Hidden in the subtext is a plea for the civilian sector not to regulate the Department of Defense’s use of autonomous weapons. Military planners do not want their near-term options limited by speculative possibilities. Neither military leaders nor anyone else, however, want warfare to expand beyond the bounds of human control. The directive repeats eight times that the Department of Defense is concerned with minimizing “failures that could lead to unintended engagements or loss of control of the system.” Nevertheless, a core problem remains. Even if one trusts that the Department of Defense will establish robust command and control in deploying autonomous weaponry, there is no basis for assuming that other countries and nonstate actors will do the same. The directive does nothing to limit an arms race in autonomous weapons capable of initiating lethal force. In fact, it may actually be promoting it.

For thousands of years the machines used in warfare have been extensions of human will and intention. Bad design and flawed programming have been the primary dangers posed by much of the computerized weaponry deployed to date, but this is rapidly changing as computer systems with some degree of artificial intelligence become increasingly autonomous and complex.

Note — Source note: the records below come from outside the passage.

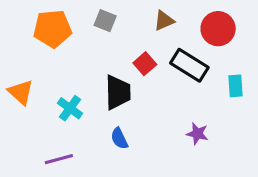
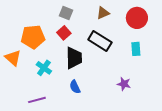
orange pentagon: (53, 29) -> (33, 37), moved
red square: (145, 64) -> (64, 33), moved
black rectangle: (189, 65) -> (100, 41), moved
cyan rectangle: (236, 86) -> (136, 49), moved

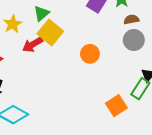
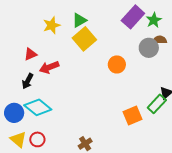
gray circle: (134, 40) -> (149, 48), moved
red arrow: (33, 45) -> (49, 67), moved

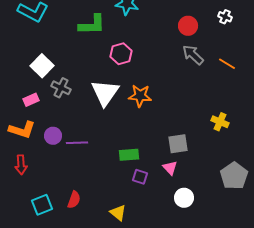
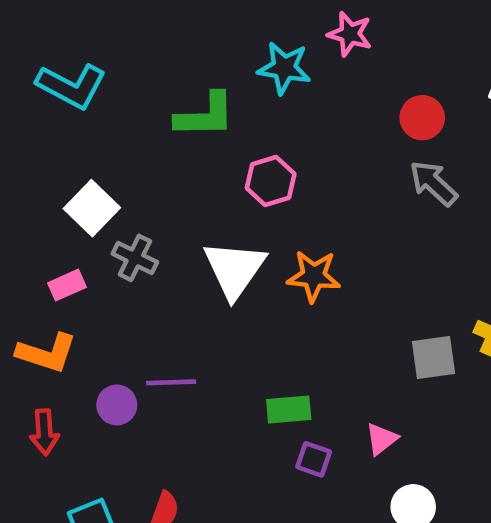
purple circle: (53, 136) -> (117, 405), moved
gray square: (178, 144) -> (434, 357), moved
pink triangle: (170, 168) -> (381, 439), turned 35

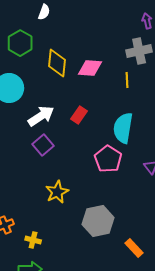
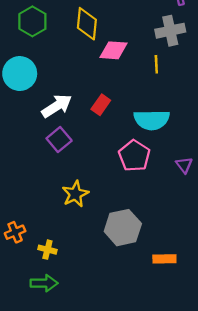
yellow diamond: (57, 63) -> (87, 24), moved
cyan semicircle: (123, 128) -> (152, 120), turned -100
orange rectangle: (134, 248) -> (164, 259), turned -48

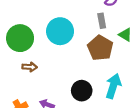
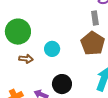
cyan circle: (60, 31) -> (52, 49), moved, size x0.6
black circle: (82, 91) -> (62, 84), moved

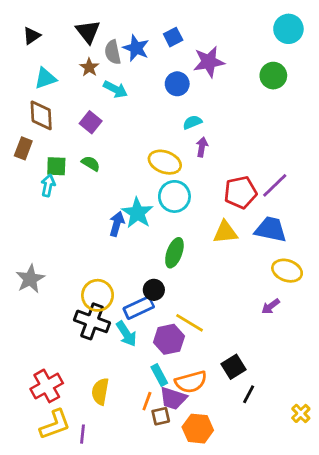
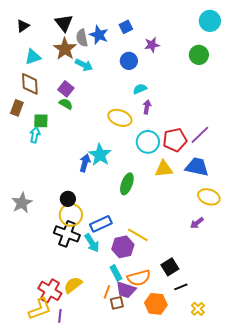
purple star: (209, 62) -> (152, 45), size x0.7
brown star: (89, 67) -> (65, 49), size x1.6
green semicircle: (91, 163) -> (66, 104), moved
cyan circle: (174, 196) -> (148, 142), moved
black circle: (154, 290) -> (68, 199), moved
red cross: (47, 386) -> (50, 291), moved, turned -30
yellow semicircle: (100, 391) -> (73, 285), turned 42
black line: (249, 394) -> (181, 287), turned 40
yellow cross: (301, 413) -> (198, 309), moved
orange hexagon: (198, 429) -> (156, 304), moved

The “Autonomy in Weapons Systems Directive” promises that the weaponry the U.S. military deploys will be fully tested. Military necessity during the wars in Iraq and Afghanistan, however, prompted the Secretary of Defense Robert Gates, to authorize the deployment of new drone systems—unmanned air vehicles, or UAVs, with very little autonomy—before they were fully tested. The unique and changing circumstances of the battlefield give rise to situations for which no weapons system can be fully tested. Even the designers and engineers who build complex systems cannot always predict how they will function in new situations with untested combinations of inputs.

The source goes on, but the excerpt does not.